Palestina, e agora?

Líderes do Bahrein e dos Emirados Árabes Unidos. Fotografia: newsbeezer.com

Primeiro, os Emirados Árabes Unidos, agora o Bahrein. No espaço de um mês, dois países árabes normalizaram relações com Israel, depois de dois outros, Egipto (1979) e Jordânia (1994) terem assinados tratados de paz com o Estado hebraico. Em contextos diferentes, certo é que são quatro os países árabes que se relacionam normalmente com Israel. Após o anúncio da normalização das relações entre Israel e os Emirados, a Administração norte-americana apressou-se a dizer que outros países árabes se seguiriam e assim aconteceu. Falta saber qual se vai seguir.

Alguns países árabes, nem pensar, como é o caso do Líbano, Síria, Iémen ou Iraque, países inimigos de Israel; outros que por ausência de um verdadeiro Estado ficam desde logo descartados, como é o caso da Somália e da Líbia; mas outros há que talvez possam seguir o caminho dos quatro que já acederam à vontade de Israel e dos Estados Unidos. 

A atenção dos Estados Unidos e de Israel parece centrada em ganhar terreno nas monarquias do Golfo Pérsico, porque na outra margem está o Irão. O argumento de que o grande país xiita é uma ameaça aos pequenos países do Golfo, funciona na perfeição, obviamente com o acordo da Arábia Saudita, que apesar de ser a guardiã dos lugares santos do Islão, não hesitará em abraçar Israel, embora não lhe convenha ser dos primeiros. O Irão é o elo que – involuntariamente – ajuda a construir esta teia de interesse comum, mesmo entre protagonistas com divergências históricas. Outro assunto é a presença norte-americana no Golfo e o negócio das armas, com Washington a assinar contratos dos mais valiosos de sempre em exportações para as monarquias dos petrodólares.

Assim sendo, no Golfo, para mais acordos de normalização podem estar países como Omã (país que tenta a neutralidade e é próximo do Irão e também dos Estados Unidos) e o Koweit (que apesar da proximidade com Washington sempre tem rejeitado a normalização com Israel). Resta o Qatar, forte apoiante da Faixa de Gaza (e do Hamas), vítima de um bloqueio económico por ter relações com o Irão, mas é lá que – à hora a que escrevo – decorrem as negociações entre Taliban e Governo do Afeganistão, com a presença de Mike Pompeo. O Qatar não dará esse passo com Israel.

Há ainda outras possibilidades que têm sido referidas como é o caso de Marrocos ou do Sudão, países que poderiam receber como moeda de troca a concretização de algumas aspirações que dependem da real politik a nível internacional.

Sendo que o caminho da paz é sempre o desejável, essa paz apenas será sustentável se houver dignidade no calar das armas e no aperto de mão ao inimigo.

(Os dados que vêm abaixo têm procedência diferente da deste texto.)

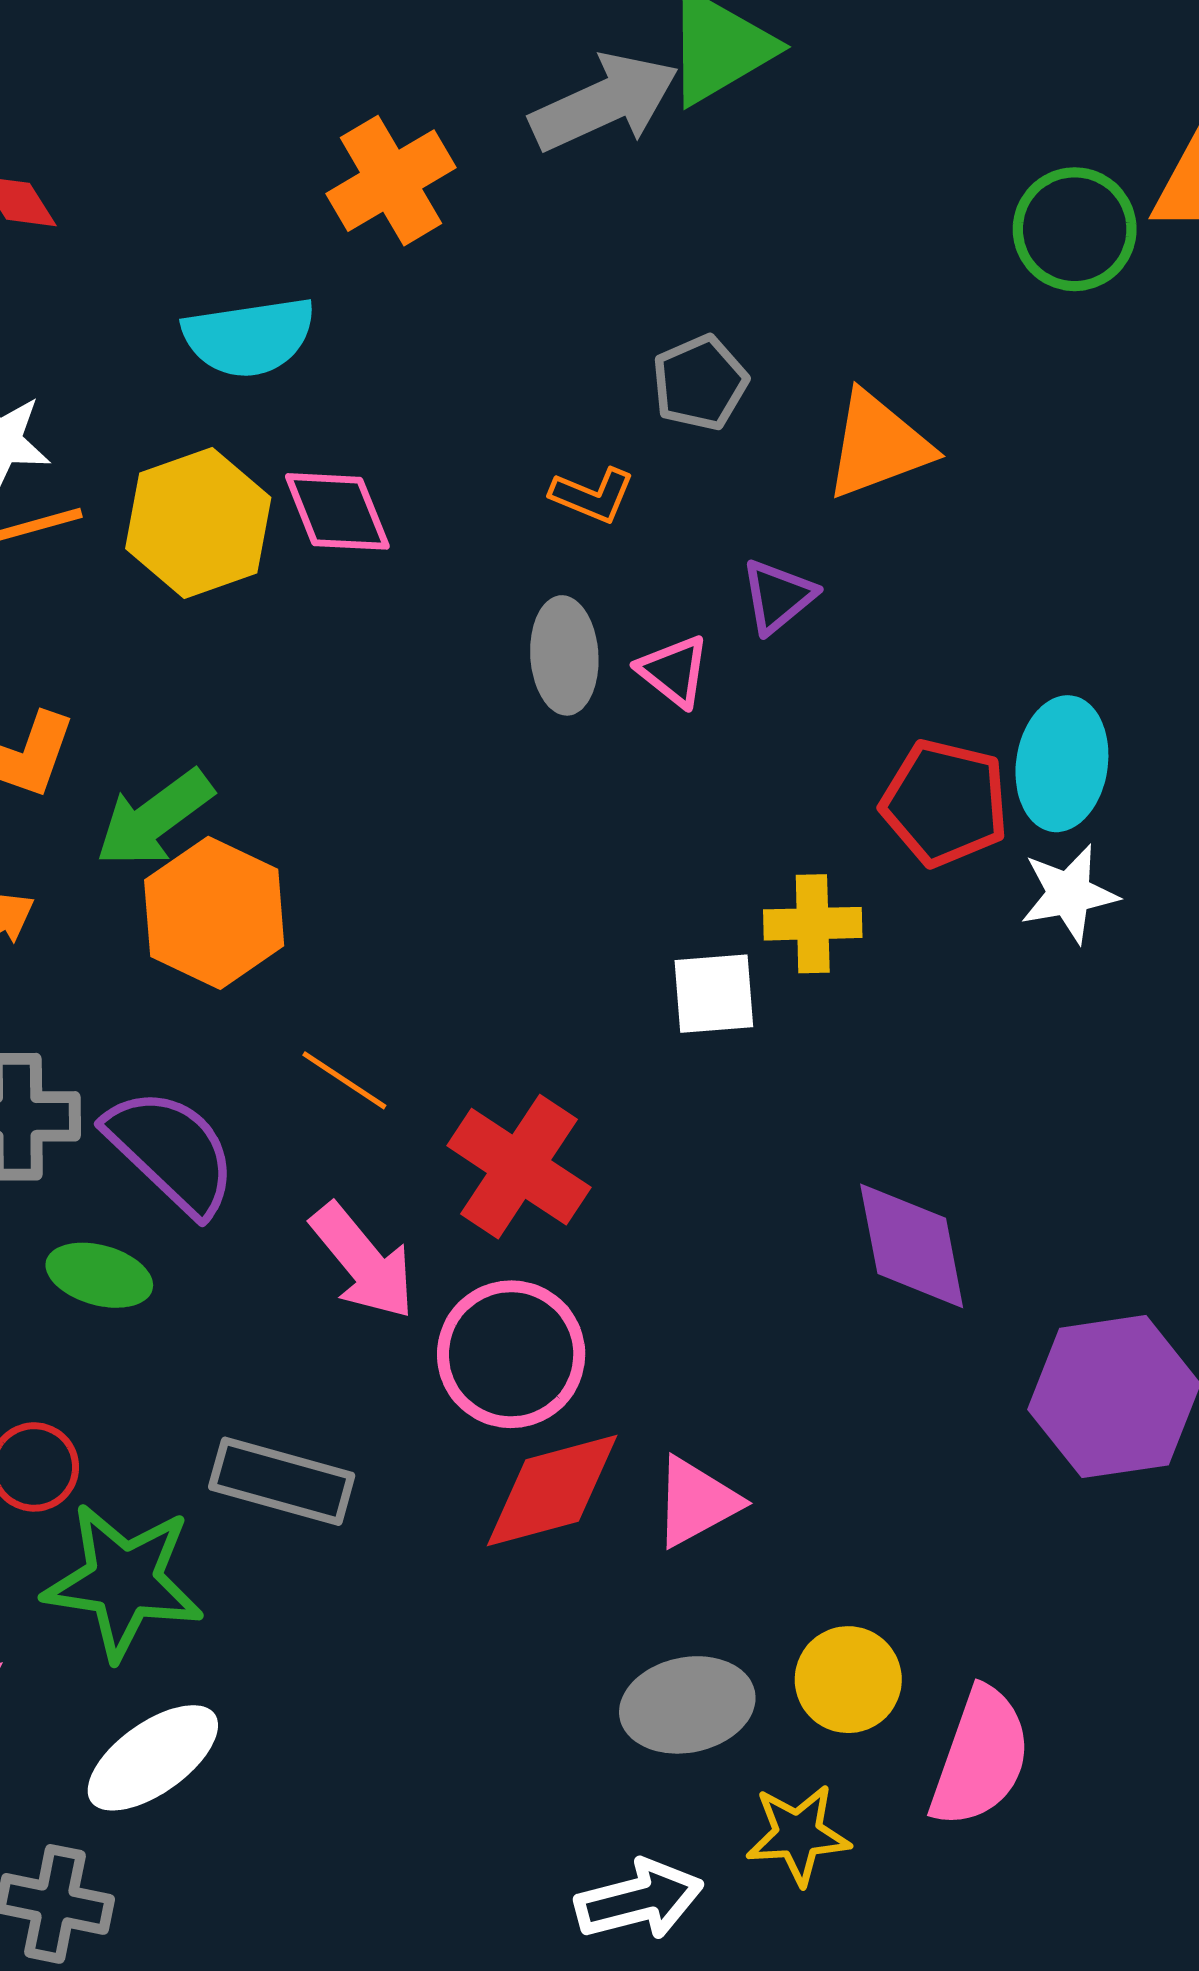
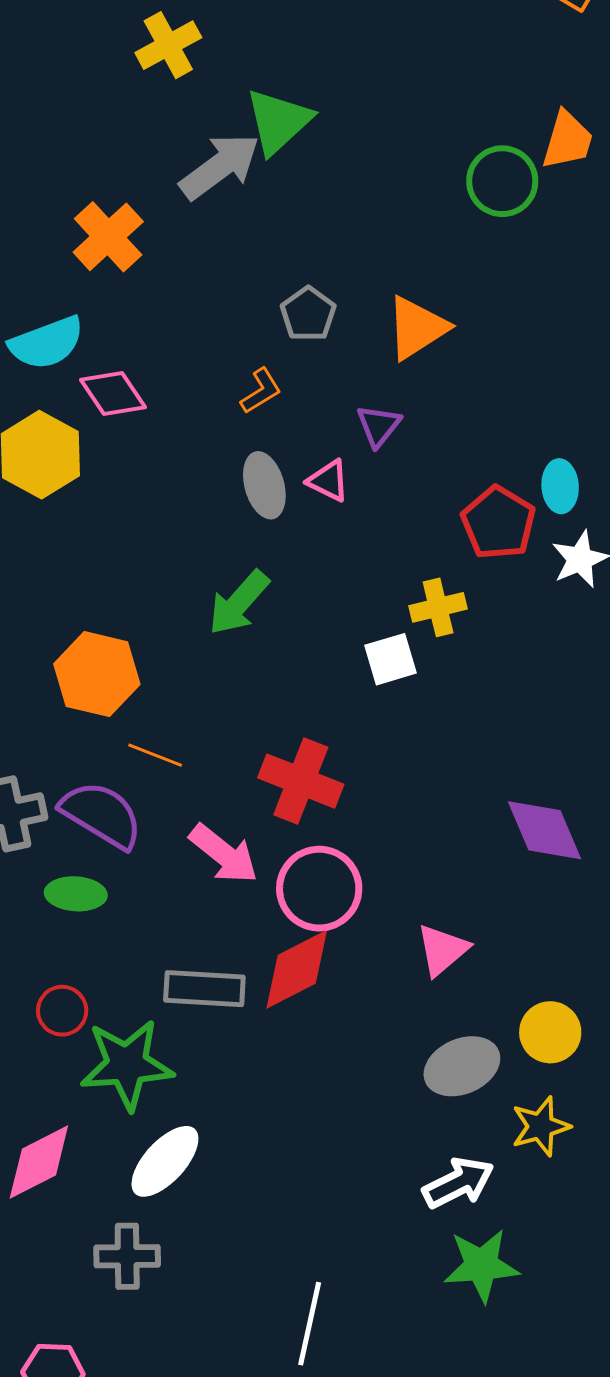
orange L-shape: (593, 495) -> (261, 391), turned -42
pink diamond: (337, 511) -> (113, 394), moved
cyan ellipse: (1062, 764) -> (560, 486), size x0.7
red pentagon: (945, 803) -> (498, 523), turned 30
green arrow: (154, 818) -> (239, 603), moved
orange line: (344, 1080) -> (155, 755), moved
purple diamond: (912, 1246) -> (544, 830), moved
red diamond: (552, 1490) -> (297, 969), moved

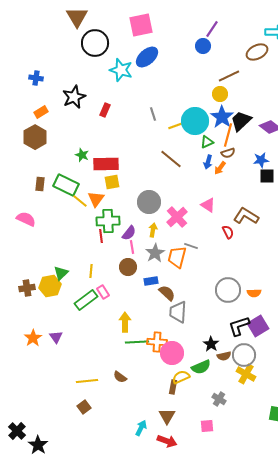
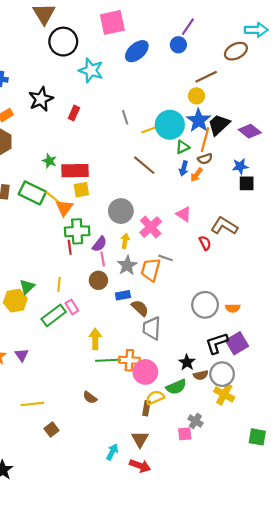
blue ellipse: (147, 57) -> (137, 51), moved
yellow line: (80, 201) -> (53, 197), moved
yellow line: (87, 381) -> (32, 404), moved
pink square: (207, 426) -> (185, 434), moved

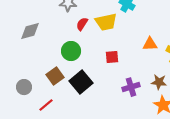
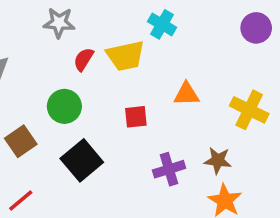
orange triangle: (150, 44) -> (186, 94), moved
brown square: (55, 76) -> (21, 141), moved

E a revelação que é feita neste caminho é a de que alguns líderes árabes, mais preocupados com o próprio poder e em manter uma relação com países poderosos, sacrificam uma causa que tanto os indignou e abandonam o campo de batalha sem honra. Não por terem recusado a via das armas, mas porque fica pelo caminho a aspiração dos palestinianos a terem um Estado. 

A “solução dois Estados” de que tanto se fala é cada vez mais uma miragem. A causa palestiniana está a definhar e a aproximar-se da extinção, vítima também da própria divisão interna, de uma Liga Árabe que não quer ou não sabe defender os palestinianos, de Governos em Israel e nos Estados Unidos que nunca foram tão à direita e, logo, preferem impor a negociar seja o que for, e por fim, porque são vítimas de uma outra guerra, neste caso com o Irão, declarado inimigo dos Estados Unidos, Israel e monarquias do Golfo. A Liga Árabe deu um sinal claro de divisão quando, na última reunião, recusou aprovar a condenação da normalização de relações de Israel com os Emirados Árabes Unidos, apresentada pela Palestina.

Estamos perante a batalha perfeita para derrotar a causa palestiniana, sem necessidade de disparar um único tiro. A “Arte da Guerra”, de Sun Tzu, em toda a sua plenitude.

Mas desta machadada na causa palestiniana, deve ficar também registada a derrota das Nações Unidas. Não há tema que tenha consumido tantas horas de trabalho desde que a ONU nasceu, como o dos acordos israelo-árabes. Produziram-se Resoluções sucessivamente desrespeitadas, mas nunca houve sanções contra ninguém. Tem de ser dito que a construção das  condições que inviabilizam a criação de um Estado da Palestina, é uma derrota estrondosa das Nações Unidas e deixa a nu a incapacidade de regulação de conflitos. Talvez um dia destes, talvez António Guterres, rode a chave pela última vez. Pelo menos na ONU tal como a conhecemos.